Stamattina, al termine di una complessa attività d’indagine della Procura di Reggio Calabria, svoltasi tra la città calabrese, Napoli, Brescia, Catania, Torre del Greco, Arzano, Melito di Napoli, Sant’Antonio Abate, Ischia, Castrezzato, Isola del Liri e Grana, i Carabinieri del Nucleo Tutela Patrimonio Culturale (TPC) di Cosenza, coadiuvati da quelli del Reparto Operativo TPC di Roma, dei Nuclei TPC di Napoli, Roma, Bari, Perugia, Firenze, Monza, Torino, della Sezione TPC di Siracusa e dell’Arma territoriale hanno dato esecuzione a 4 ordinanze di custodia cautelare agli arresti domiciliari e a 20 decreti di perquisizione nei confronti di altrettanti indagati, ritenuti responsabili del reato di associazione per delinquere finalizzata alla ricettazione di opere d’arte, quali dipinti, sculture in bronzo e marmo, oggetti chiesastici, provento di furto in territorio nazionale ed alla loro esportazione illecita, per la successiva commercializzazione in ambito internazionale.Blitz contro ricettatori di opere d’arte: cinque arresti nell’operazione Antiques I provvedimenti scaturiscono dall’esito di un’indagine, convenzionalmente denominata Antiques. Le investigazioni, avviate nel novembre 2015 a seguito di un controllo ad un esercizio commerciale d’antiquariato di Reggio Calabria e corroborate anche da attività tecniche e di riscontro mediante l’utilizzo della Banca Dati dei beni culturali illecitamente sottratti gestita dal Comando Carabinieri TPC, hanno consentito di acquisire numerosi elementi investigativi di colpevolezza nei confronti dei componenti di un pericoloso sodalizio criminale, con base a Napoli e provincia e con ramificazioni nel bresciano, dedito alla ricettazione di beni antiquariali trafugati sul territorio nazionale e commercializzati anche tramite antiquari calabresi compiacenti ovvero esportati illecitamente per essere venduti presso fiere di settore in Francia, come Avignone e Montpellier.
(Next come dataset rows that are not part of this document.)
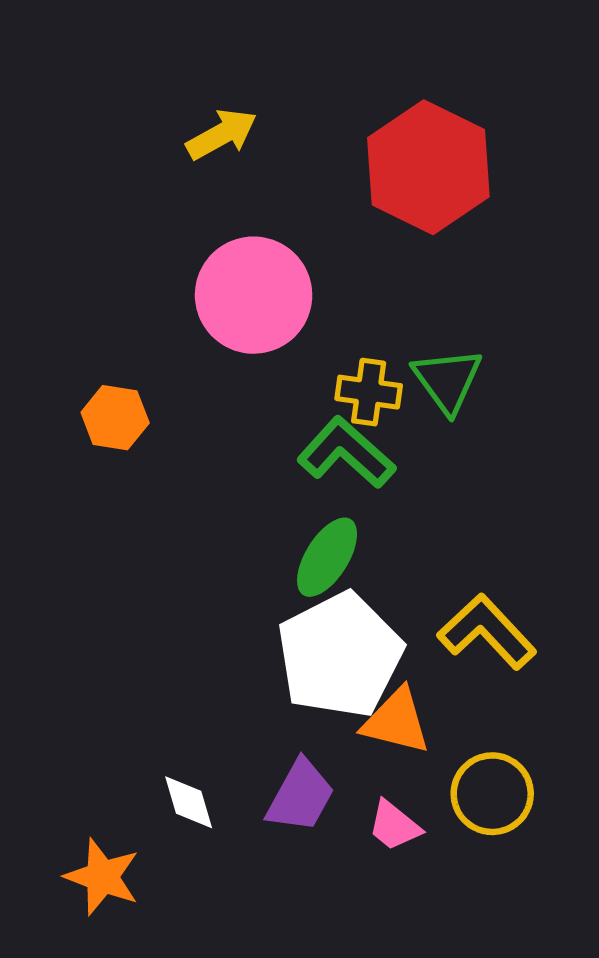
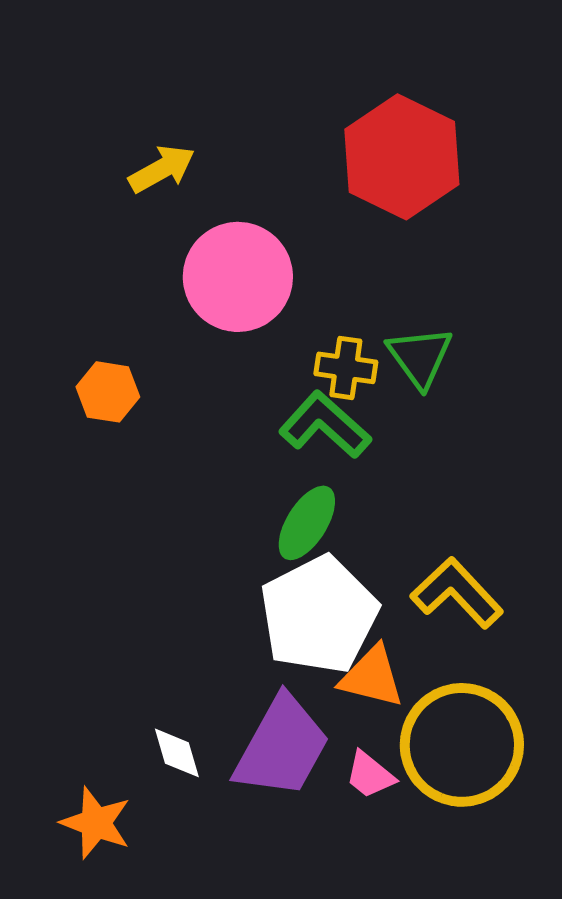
yellow arrow: (222, 134) -> (162, 169), moved
yellow circle: (492, 794) -> (462, 745), size x1.6
purple trapezoid: (300, 796) -> (282, 747), size x1.5

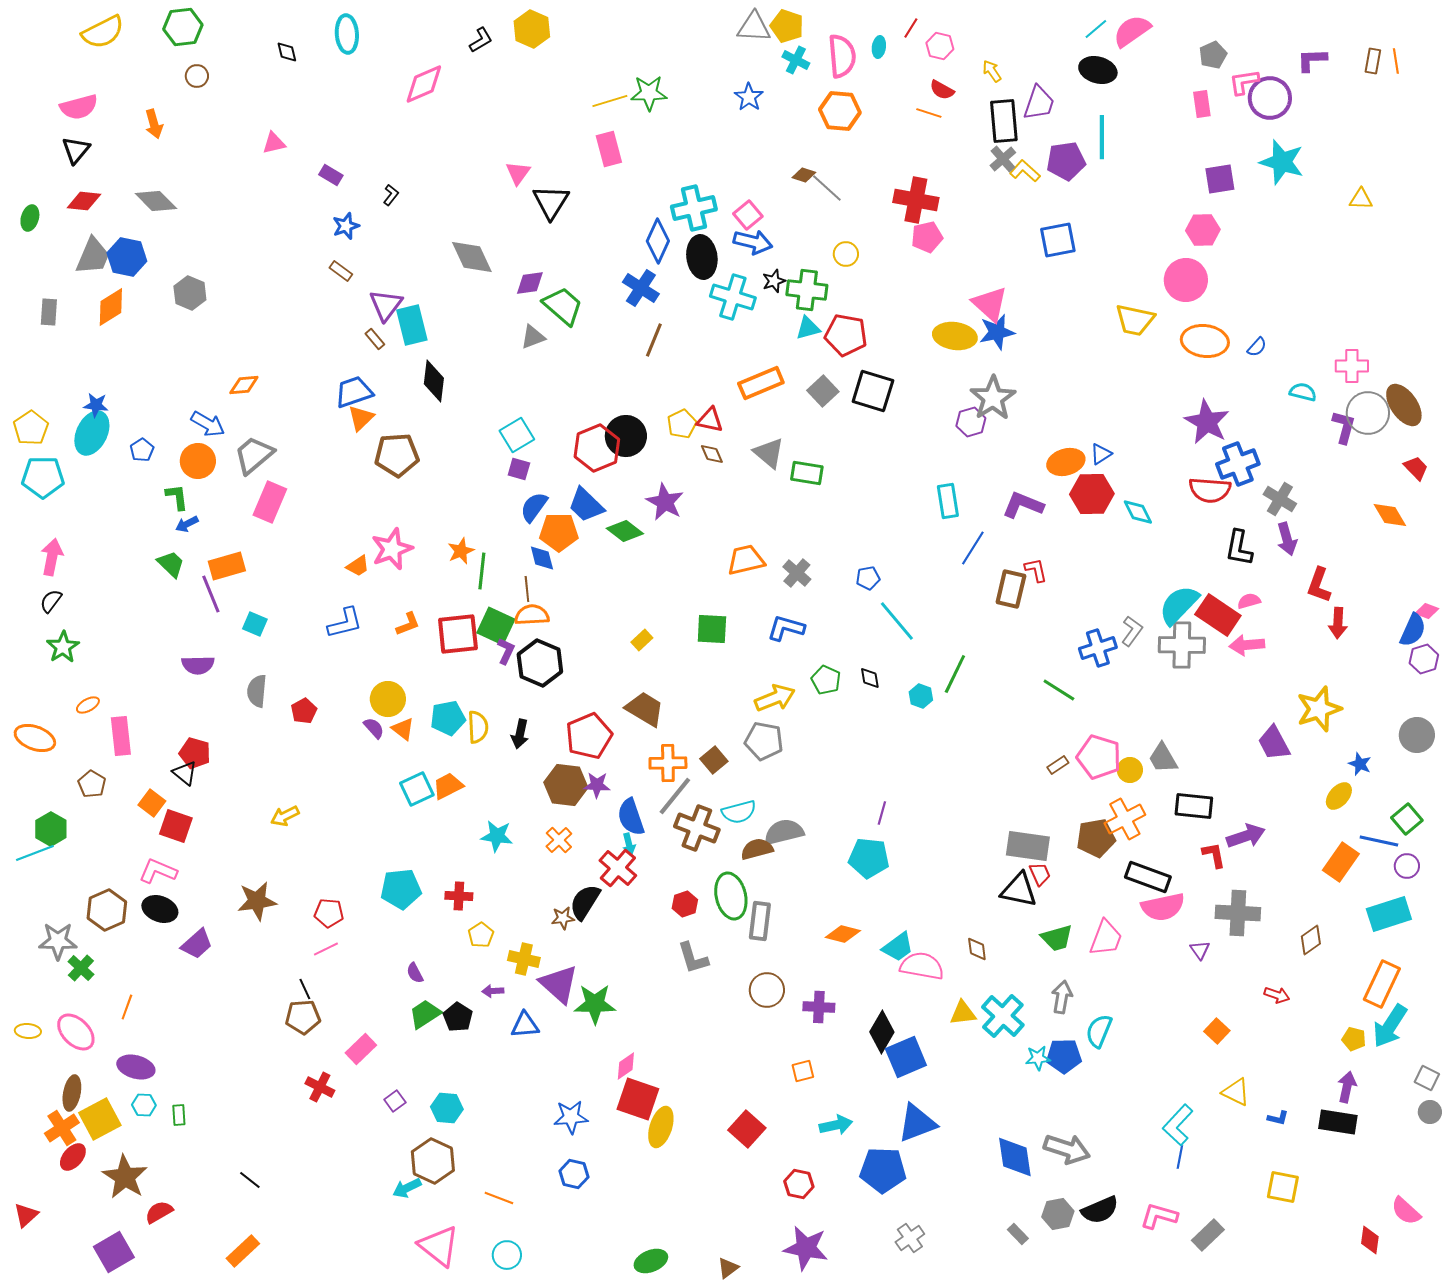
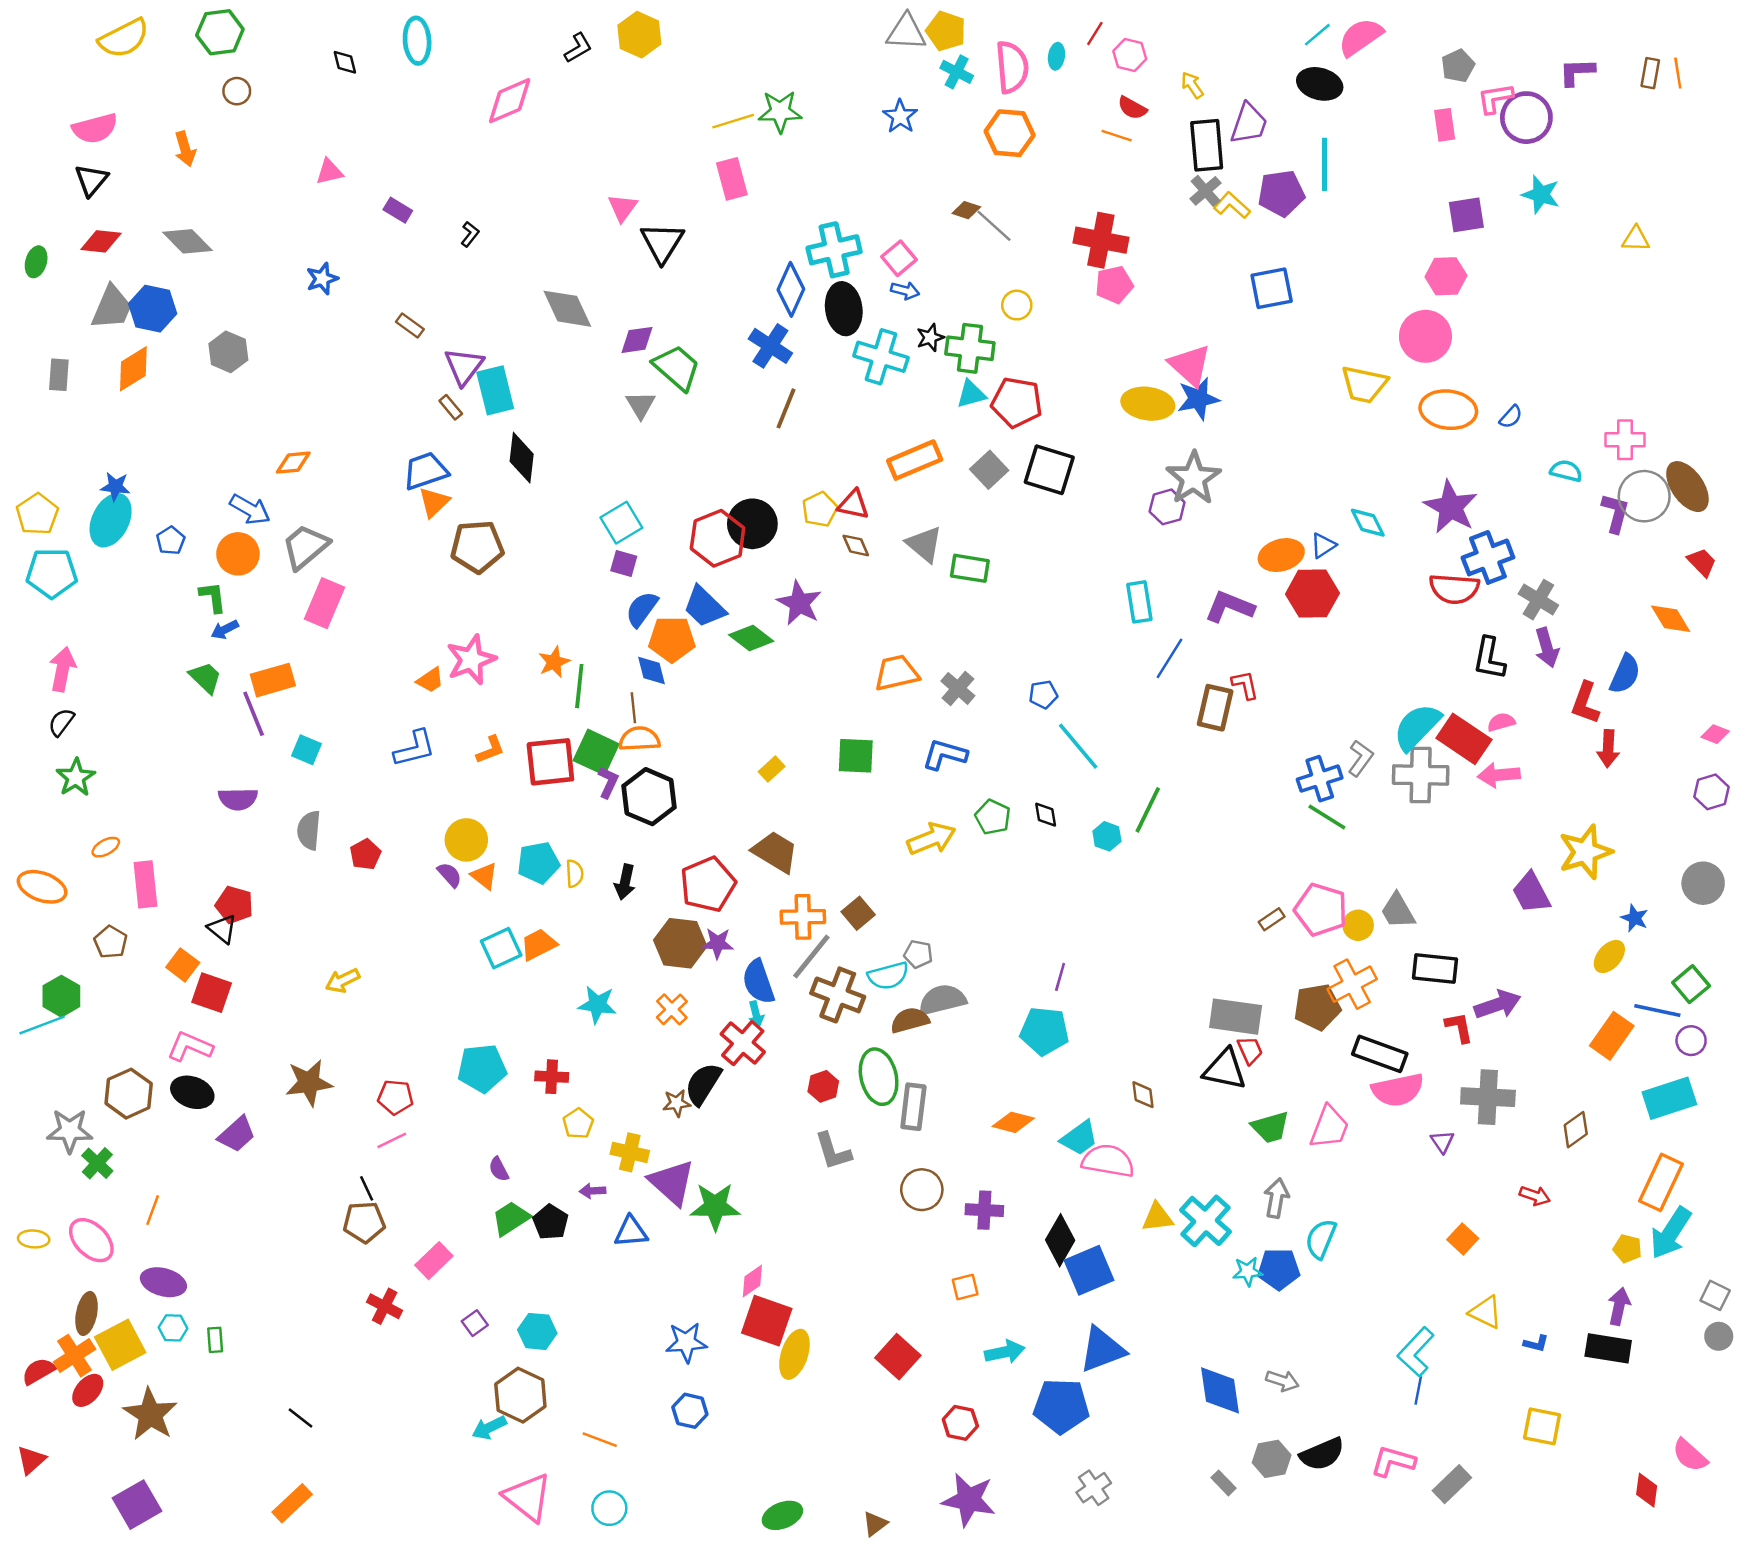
cyan star: (1282, 162) -> (1541, 194), size x0.7
blue star: (346, 226) -> (322, 279), moved
blue arrow: (753, 242) -> (905, 291), size x0.6
gray triangle: (533, 337) -> (641, 405), turned -40
cyan diamond: (1138, 512) -> (1368, 523), moved
blue semicircle: (1413, 630) -> (1625, 674), moved
green line: (1059, 690) -> (1327, 817), moved
yellow semicircle: (478, 727) -> (575, 874), size x0.7
gray pentagon: (764, 741) -> (918, 954), moved, size x0.6
brown diamond: (977, 949) -> (1143, 1095), moved
gray arrow: (1067, 1149) -> (1282, 1381), size x0.6
red semicircle: (159, 1212) -> (38, 1371), moved

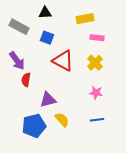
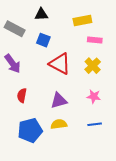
red semicircle: (26, 80) -> (22, 95), moved
purple triangle: (48, 100) -> (59, 101), moved
yellow semicircle: (62, 120) -> (59, 124), turned -56

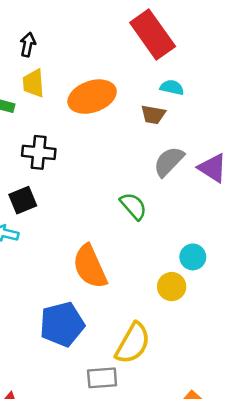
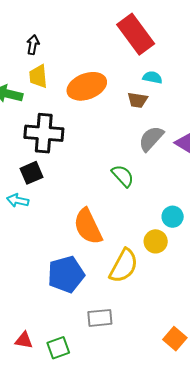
black cross: (39, 152) -> (44, 133), size x1.4
yellow semicircle: (133, 343) -> (124, 266), moved

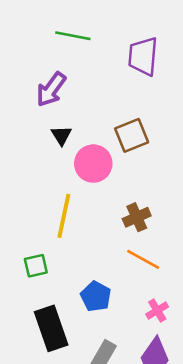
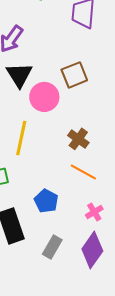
black triangle: (61, 135) -> (19, 75), size x1.6
brown cross: (137, 217) -> (78, 139), turned -30

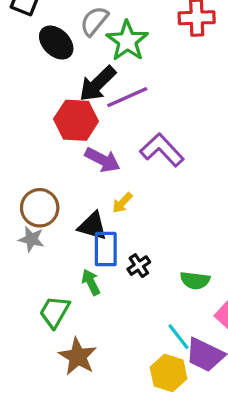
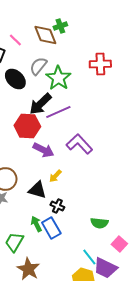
blue rectangle: (106, 249) -> (51, 228), moved, turned -30
black cross: (139, 266) -> (57, 206), moved, turned -32

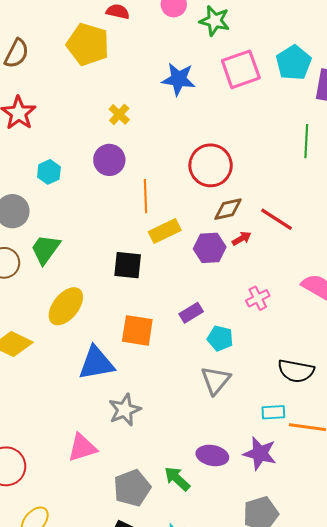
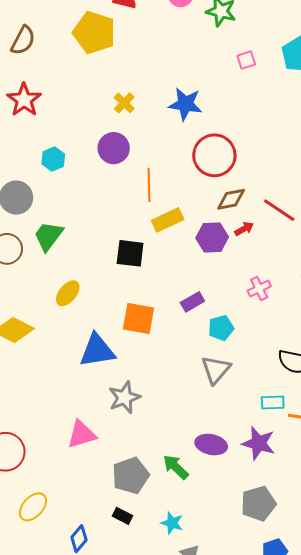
pink square: (241, 69) -> (246, 60), size x0.5
blue star: (179, 79) -> (185, 104), moved
yellow ellipse: (66, 306) -> (68, 293), size x0.7
cyan pentagon: (220, 338) -> (221, 328), turned -30

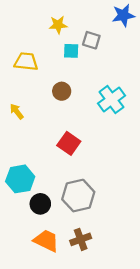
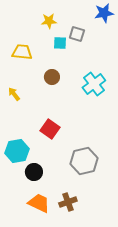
red square: (69, 143) -> (50, 129), moved
gray hexagon: (78, 196) -> (84, 161), moved

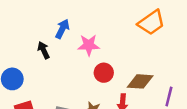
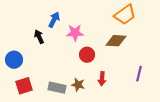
brown diamond: (140, 81) -> (116, 41), moved

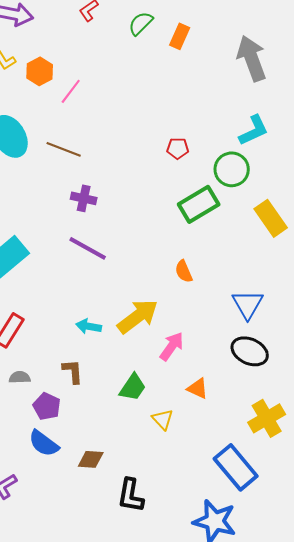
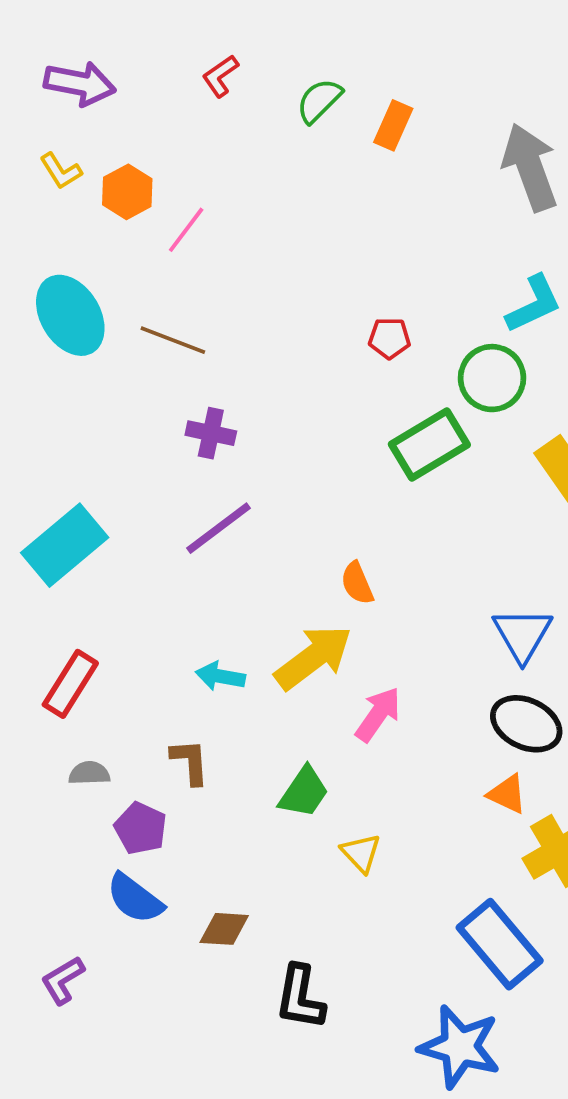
purple line: (88, 248) -> (218, 528), turned -66
orange semicircle: (184, 271) -> (357, 583), moved
orange triangle: (198, 388) -> (507, 794), moved

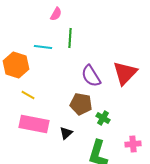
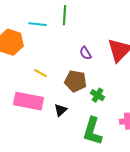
purple semicircle: (91, 76) -> (86, 53), size x0.6
yellow line: (28, 95) -> (40, 73), moved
Inoltre, sono state recuperate diverse opere trafugate, alcune di rilevante importanza, nonché un ingente quantitativo di oggetti d’antiquariato esportati in territorio francese, senza la prescritta autorizzazione dei competenti organi del Mibac.

Nello specifico venivano recuperati beni di rilevanza storico artistica, provento di furto ai danni di abitazioni private del territorio nazionale, tra i quali emerge, per importanza, un dipinto, olio su tela, del ‘700, raffigurante “Madonna con Bambino”, di Scuola Napoletana, trafugato nel 2014 da un palazzo nobiliare di Arcevia (AN) (visibile nel contributo video trasmesso), nonché di sequestrare, al valico di Ventimiglia (IM), al confine con la Francia, centinaia di beni antiquariali, costituiti prevalentemente da elementi di arredo antico e di pregio, quali sculture in marmo e bronzo, consolle, dipinti su tavola e su tela, suppellettili antichi in argento, ceramica e porcellana, trasportati a mezzo di furgoni presi a noleggio per l’occasione dagli appartenenti al sodalizio criminale (visibili nel contributo video trasmesso.

Il valore economico di tutti i beni sequestrati è stato stimato in circa 1,5 milioni di euro. I destinatari delle misure cautelari personali degli arresti domiciliari sono il 39enne Luigi Benducci, Pasquale Iuliano (51 anni), Giuseppe Pedata (46 anni) e Raffaele Petti (68 anni).